# Fashion Forward Forecasting — End‑to‑End ML Pipeline

**Goal.** Train a pipeline that predicts whether a customer recommends a product using text reviews, numeric, and categorical features.  
This notebook is modular, follows best practices (no data leakage), performs hyperparameter tuning, and evaluates on a held‑out test set.


## 1. Imports & Config

In [None]:

from __future__ import annotations
from typing import List, Tuple
import numpy as np
import pandas as pd
import joblib

from sklearn.model_selection import train_test_split, StratifiedKFold, GridSearchCV
from sklearn.pipeline import Pipeline
from sklearn.compose import ColumnTransformer
from sklearn.impute import SimpleImputer
from sklearn.preprocessing import OneHotEncoder, StandardScaler
from sklearn.feature_extraction.text import TfidfVectorizer
from sklearn.linear_model import LogisticRegression

from src.data_utils import Config, load_data
from src.text_preproc import SpacyLemmatizer, text_joiner
from src.metrics import evaluate

CFG = Config()  # <-- change column names here if needed
RANDOM_STATE = CFG.random_state


## 2. Load Data

In [None]:

df = load_data(CFG)
df.head(3)


## 3. Train/Test Split (Stratified)

In [None]:

X = df[[*CFG.text_cols, *CFG.num_cols, *CFG.cat_cols]]
y = df[CFG.target].astype(int)

X_train, X_test, y_train, y_test = train_test_split(
    X, y, test_size=0.20, stratify=y, random_state=RANDOM_STATE
)
X_train.shape, X_test.shape, y_train.value_counts(normalize=True).round(3)

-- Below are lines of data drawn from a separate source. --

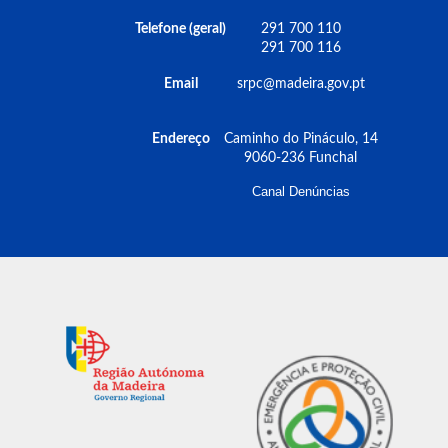
Outras recomendações:
• Esteja atento aos avisos e recomendações das
Telefone (geral)
291 700 110
291 700 116
autoridades competentes a situações que
possam surgir;
Email
srpc@madeira.gov.pt
• Em caso de visualizar um fogo, contacte o
112.
Endereço
Caminho do Pináculo, 14
9060-236 Funchal
Canal Denúncias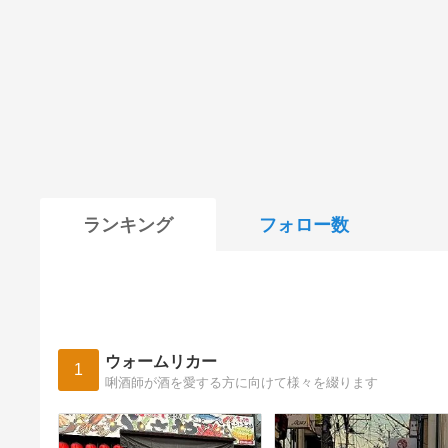
ランキング
フォロー数
ウォームリカー
1
唎酒師が酒を愛する方に向けて様々を綴ります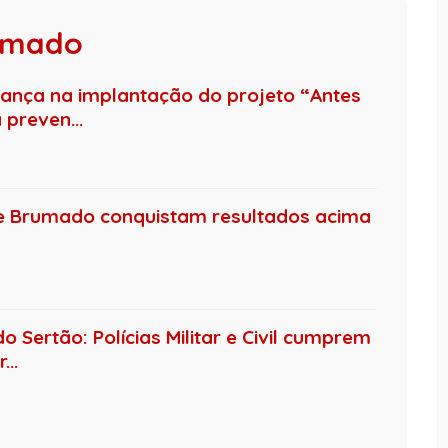
rumado
nça na implantação do projeto “Antes
preven...
de Brumado conquistam resultados acima
 Sertão: Polícias Militar e Civil cumprem
..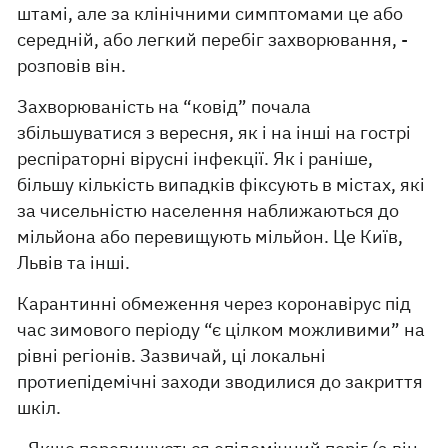
штамі, але за клінічними симптомами це або
середній, або легкий перебіг захворювання, -
розповів він.
Захворюваність на “ковід” почала
збільшуватися з вересня, як і на інші на гострі
респіраторні вірусні інфекції. Як і раніше,
більшу кількість випадків фіксують в містах, які
за чисельністю населення наближаються до
мільйона або перевищують мільйон. Це Київ,
Львів та інші.
Карантинні обмеження через коронавірус під
час зимового періоду “є цілком можливими” на
рівні регіонів. Зазвичай, ці локальні
протиепідемічні заходи зводилися до закриття
шкіл.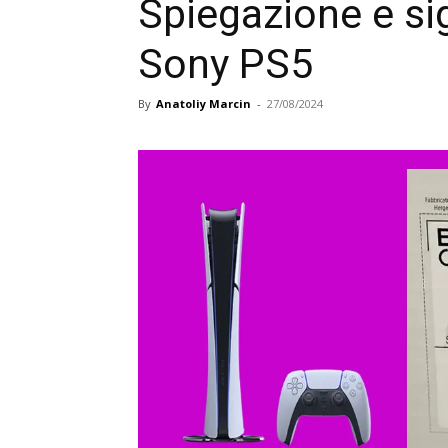
Spiegazione e si
Sony PS5
By
Anatoliy Marcin
-
27/08/2024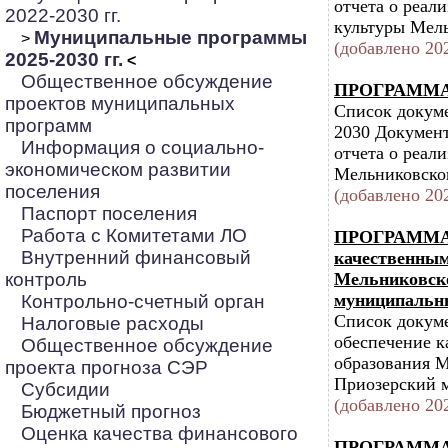
отчета о реал
2022-2030 гг.
культуры Мель
Муниципальные программы
>
(добавлено 202
2025-2030 гг.
<
Общественное обсуждение
ПРОГРАММА
проектов муниципальных
Список док
программ
2030 Докумен
Информация о социально-
отчета о реа
экономическом развитии
Мельниковского
поселения
(добавлено 202
Паспорт поселения
Работа с Комитетами ЛО
ПРОГРАММА Р
Внутренний финансовый
качественным
контроль
Мельниковско
муниципальны
Контрольно-счетный орган
Список докум
Налоговые расходы
обеспечение к
Общественное обсуждение
образования М
проекта прогноза СЭР
Приозерский м
Субсидии
(добавлено 202
Бюджетный прогноз
Оценка качества финансового
ПРОГРАММА Р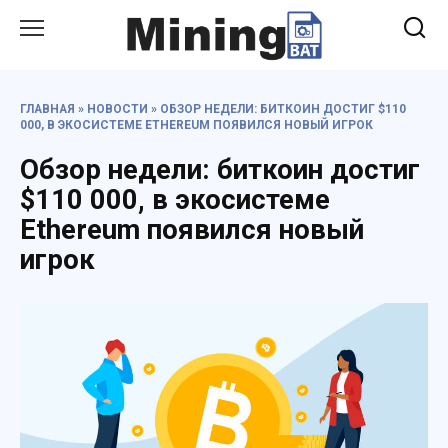
Перейти
к
содержанию
ГЛАВНАЯ
»
НОВОСТИ
»
ОБЗОР НЕДЕЛИ: БИТКОИН ДОСТИГ $110
000, В ЭКОСИСТЕМЕ ETHEREUM ПОЯВИЛСЯ НОВЫЙ ИГРОК
Обзор недели: биткоин достиг
$110 000, в экосистеме
Ethereum появился новый
игрок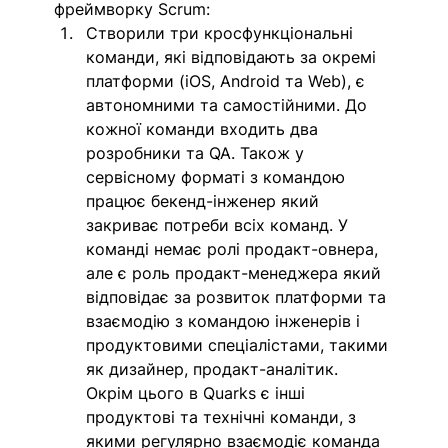
фреймворку Scrum: 
Створили три кросфункціональні 
команди, які відповідають за окремі 
платформи (iOS, Android та Web), є 
автономними та самостійними. До 
кожної команди входить два 
розробники та QA. Також у 
сервісному форматі з командою 
працює бекенд-інженер який 
закриває потреби всіх команд. У 
команді немає ролі продакт-овнера, 
але є роль продакт-менеджера який 
відповідає за розвиток платформи та 
взаємодію з командою інженерів і 
продуктовими спеціалістами, такими 
як дизайнер, продакт-аналітик. 
Окрім цього в Quarks є інші 
продуктові та технічні команди, з 
якими регулярно взаємодіє команда 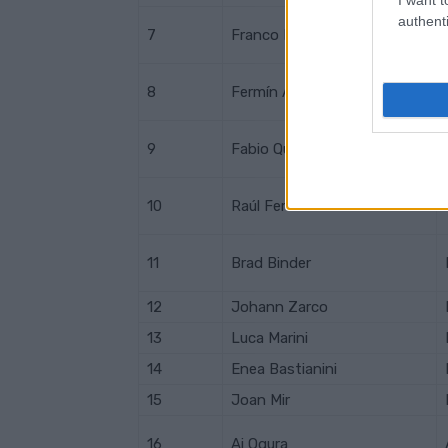
authenti
7
Franco Morbidelli
8
Fermín Aldeguer
9
Fabio Quartararo
10
Raúl Fernández
11
Brad Binder
12
Johann Zarco
13
Luca Marini
14
Enea Bastianini
15
Joan Mir
16
Ai Ogura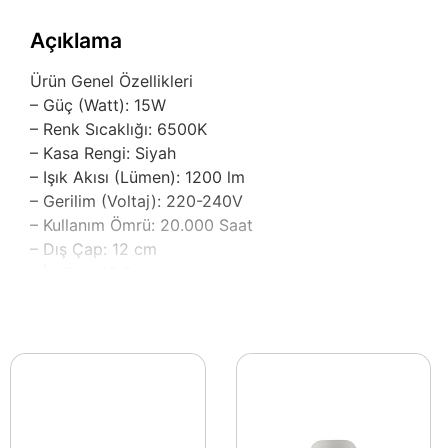
Açıklama
Ürün Genel Özellikleri
– Güç (Watt): 15W
– Renk Sıcaklığı: 6500K
– Kasa Rengi: Siyah
– Işık Akısı (Lümen): 1200 lm
– Gerilim (Voltaj): 220-240V
– Kullanım Ömrü: 20.000 Saat
– Dış Çap: 12 cm
– İç Çap: 10.5 cm
– Yerli Üretim
– Alüminyum Kasa
– SMD 2835 Led Chip
– PS LGP 3 mm
Modern aydınlatma çözümleri arayanlar için tasarlanmış
akısı, evde, ofiste veya ticari alanlarda etkili bir aydı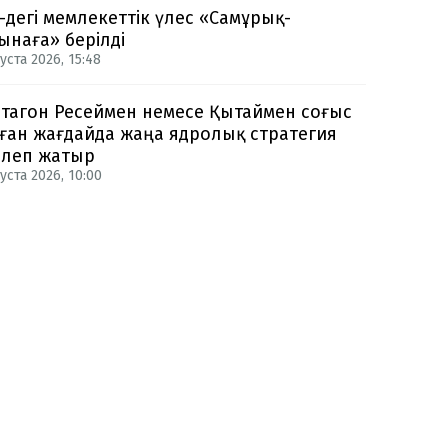
-дегі мемлекеттік үлес «Самұрық-
ынаға» берілді
уста 2026, 15:48
тагон Ресеймен немесе Қытаймен соғыс
ған жағдайда жаңа ядролық стратегия
рлеп жатыр
уста 2026, 10:00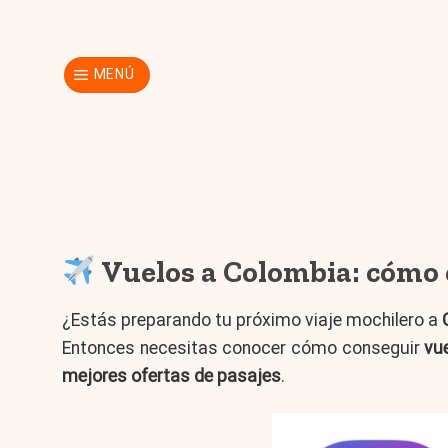
Skip
to
content
MENÚ
Vuelos a Colombia: cómo 
¿Estás preparando tu próximo viaje mochilero a
Entonces necesitas conocer cómo conseguir
vu
mejores ofertas de pasajes
.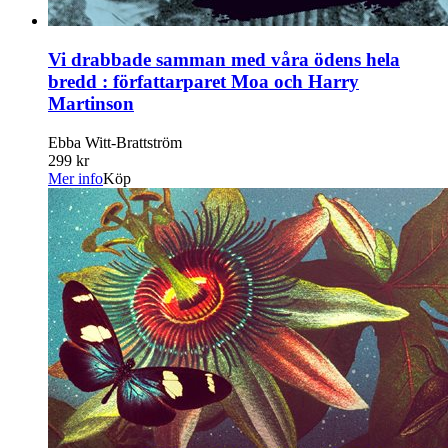
Vi drabbade samman med våra ödens hela
bredd : författarparet Moa och Harry
Martinson
Ebba Witt-Brattström
299 kr
Mer info
Köp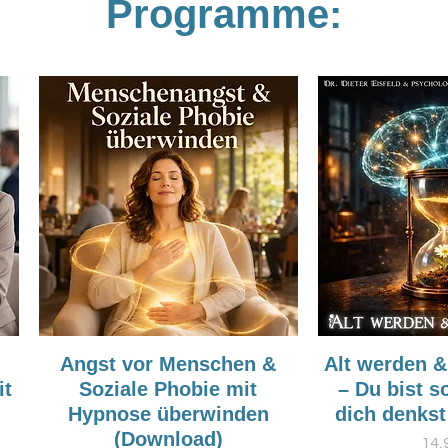
Programme:
Angst vor Menschen &
Alt werden &
it
Soziale Phobie mit
– Du bist so
Hypnose überwinden
dich denkst
(Download)
Pre
14,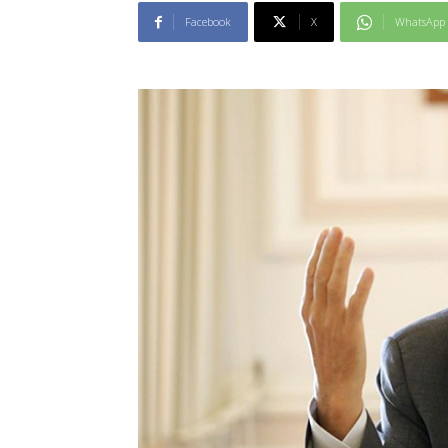
Facebook
X
WhatsApp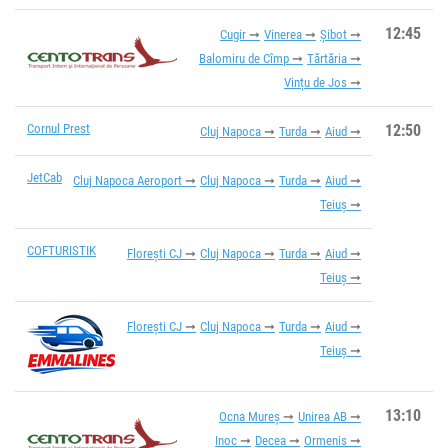
12:45
Cugir
Vinerea
Șibot
Balomiru de Cîmp
Tărtăria
Vințu de Jos
Cornul Prest
12:50
Cluj Napoca
Turda
Aiud
JetCab
Cluj Napoca Aeroport
Cluj Napoca
Turda
Aiud
Teiuș
COFTURISTIK
Florești CJ
Cluj Napoca
Turda
Aiud
Teiuș
Florești CJ
Cluj Napoca
Turda
Aiud
Teiuș
13:10
Ocna Mureș
Unirea AB
Inoc
Decea
Ormenis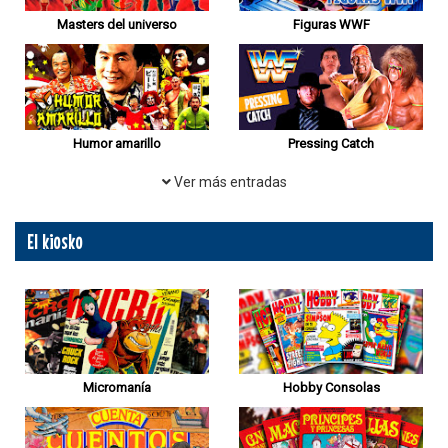
Masters del universo
Figuras WWF
Humor amarillo
Pressing Catch
Ver más entradas
El kiosko
Micromanía
Hobby Consolas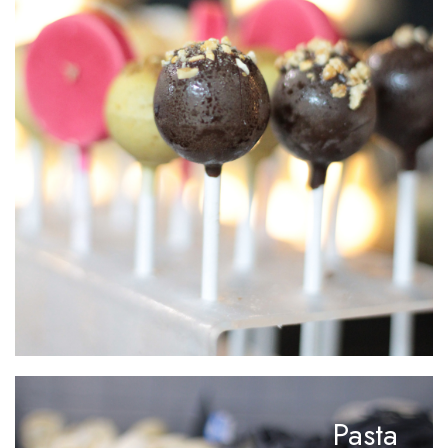
Pasta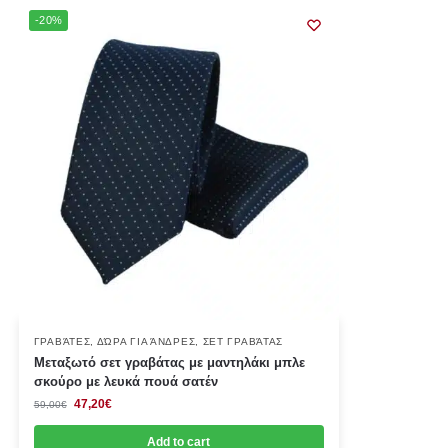
-20%
ΓΡΑΒΆΤΕΣ
,
ΔΏΡΑ ΓΙΑ ΆΝΔΡΕΣ
,
ΣΕΤ ΓΡΑΒΆΤΑΣ
Μεταξωτό σετ γραβάτας με μαντηλάκι μπλε
σκούρο με λευκά πουά σατέν
47,20
€
59,00
€
Add to cart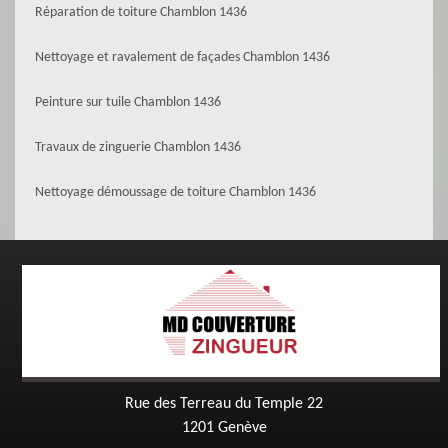
Réparation de toiture Chamblon 1436
Nettoyage et ravalement de façades Chamblon 1436
Peinture sur tuile Chamblon 1436
Travaux de zinguerie Chamblon 1436
Nettoyage démoussage de toiture Chamblon 1436
Rue des Terreau du Temple 22
1201 Genève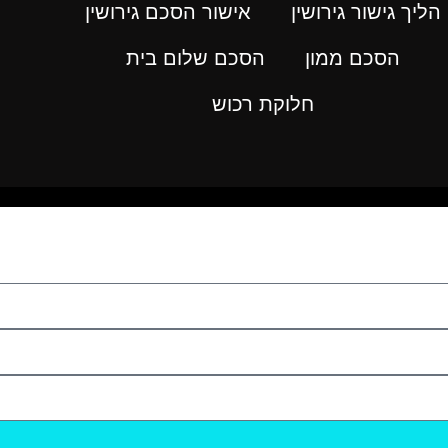
הליך גישור גירושין
אישור הסכם גירושין
הסכם ממון
הסכם שלום בית
חלוקת רכוש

## 4. Preprocessing & Model Pipeline

In [None]:

from sklearn.pipeline import Pipeline

# Numeric pipeline
numeric_pipe = Pipeline(steps=[
    ("imputer", SimpleImputer(strategy="median")),
    ("scaler", StandardScaler())
])

# Categorical pipeline
categorical_pipe = Pipeline(steps=[
    ("imputer", SimpleImputer(strategy="most_frequent")),
    ("onehot", OneHotEncoder(handle_unknown="ignore"))
])

# Text pipeline: join text cols -> spaCy lemmatization -> TF-IDF
text_pipe = Pipeline(steps=[
    ("join", text_joiner),
    ("lemma", SpacyLemmatizer(model=CFG.spacy_model)),
    ("tfidf", TfidfVectorizer(
        tokenizer=identity,
        preprocessor=identity,
        token_pattern=None
    ))
])

# ColumnTransformer to combine all branches
preprocess = ColumnTransformer(transformers=[
    ("num", numeric_pipe, list(CFG.num_cols)),
    ("cat", categorical_pipe, list(CFG.cat_cols)),
    ("txt", text_pipe, list(CFG.text_cols)),
])

# Final pipeline with classifier
pipeline = Pipeline(steps=[
    ("preprocess", preprocess),
    ("clf", LogisticRegression(max_iter=2000))
])
pipeline


## 5. Hyperparameter Tuning (GridSearchCV)

In [None]:

cv = StratifiedKFold(n_splits=5, shuffle=True, random_state=RANDOM_STATE)

param_grid = {
    "preprocess__txt__tfidf__min_df": [2, 5],
    "preprocess__txt__tfidf__ngram_range": [(1,1), (1,2)],
    "clf__C": [0.5, 1.0, 2.0, 5.0],
    "clf__penalty": ["l2"],
    "clf__solver": ["liblinear", "lbfgs"],
}

grid = GridSearchCV(
    estimator=pipeline,
    param_grid=param_grid,
    scoring="f1",
    cv=cv,
    n_jobs=-1,
    verbose=1
)

grid.fit(X_train, y_train)
print("Best params:", grid.best_params_)
print("Best CV F1:", round(grid.best_score_, 4))
best_model = grid.best_estimator_


## 6. Evaluation on Test Set

In [None]:

y_pred = best_model.predict(X_test)
# Proba for ROC-AUC if supported
try:
    y_proba = best_model.predict_proba(X_test)[:, 1]
except Exception:
    y_proba = None

evaluate(y_test, y_pred, y_proba)


## 7. Save Trained Pipeline

In [None]:

joblib.dump(best_model, CFG.model_out)
CFG.model_out



## 8. Next Steps (Ideas to Stand Out)
- Add POS/NER derived features (spaCy) as extra numeric signals.
- Plot simple visualizations (label distribution, top TF‑IDF terms).
- Try alternative classifiers (LinearSVC, RandomForest, XGBoost).
- Use `permutation_importance` on numeric/categorical subsets.